BP says US holds advantage in advanced fuels as long as mandate remains

Washington (Platts)--4Apr2012/342 pm EDT/1942 GMT


By tinkering with the US renewable fuel mandate before it runs its course, Congress would squander the global competitive edge in advanced biofuels that the law has helped the country quickly and unexpectedly acquire, the chief executive of BP Biofuels said Wednesday.

CEO Philip New said the US biofuel industry has "responded incredibly powerfully" to the push provided by the Environmental Protection Agency's Renewable Fuel Standard. The program requires refiners to blend 36 billion gallons a year of plant-based fuels into the nation's transportation fuel supply by 2022.

"Only in this country do we see the combination of farming and technology at a scale that puts anything that's happening anywhere else in the world to shame," New told the Advanced Biofuels Leadership Conference in Washington. "I speak as a European, and I regret enormously the contrast between what is happening in Europe at the moment -- and the confused state of regulatory support and incentive there that means there is effectively no robust, clear investment going into advanced fuels -- with what I see happening here."

The US tripled its ethanol exports last year to 28.5 million barrels, surpassing even sugarcane giant Brazil as the world's top supplier of biofuel, according to Energy Information Administration data.

New said the federal mandate created a market that gave investors certainty and confidence that will be key to developing next-generation fuels.

While producers have churned out more than enough ethanol to meet the law's rising target, they have fallen short in the more advanced category of cellulosic biofuel. The law called for 6.6 million gallons last year, but the industry made none on a commercial scale.

For 2012, the EPA has required the blending of 8.65 million gallons of cellulosic biofuel, a target the American Petroleum Institute called unachievable in a lawsuit it filed against the agency this month.

BP's New said he finds it "bizarre" that anyone should be surprised the industry has not yet met the cellulosic goals.

"Coming from a big energy background, we're used to seeing big, big energy solutions take 10 or more years to come to fruition," he said. "The fact [is] that in the next 18 months to two years, we are likely to see the first of the new cellulosic commercial plants come to life, something like seven years from the time the Energy Independence and Security Act is adopted."

New added that Silicon Valley timelines have created unrealistic expectations on the industry.

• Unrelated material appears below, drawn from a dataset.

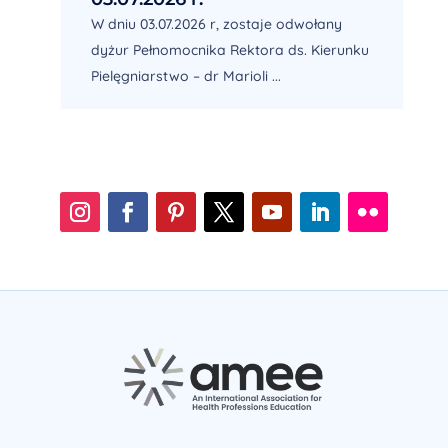
W dniu 03.07.2026 r, zostaje odwołany
dyżur Pełnomocnika Rektora ds. Kierunku
Pielęgniarstwo – dr Marioli ...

"Anyone who ever thought that you can resolve significant energy challenges as though it was a dot-com analog is nuts," he said. "This is about big energy solutions. It needs serious money, serious players, serious technology. That's what we're starting to see happening around cellulosics."

New added that BP remains "very skeptical" that vehicles powered by batteries, electricity or natural gas would become anything more than a niche market for the foreseeable future, because of the extreme difficulty of shifting infrastructure away from liquid fuels.

"Infrastructure has a huge retarding effect on the introduction of new energy types," he said. "That is why we believe that we are going to be in a paradigm of liquid fuels with internal combustion engines for as far forward as we can see. It is why we believe that biofuels are a central part of the mix because they represent the only realistic alternative to crude."

BP plans to break ground this year on a cellulosic plant in central Florida that will produce 36 million gallons a year. The company's nearby 20,000 acre farm will feed the facility with energy cane and other grasses.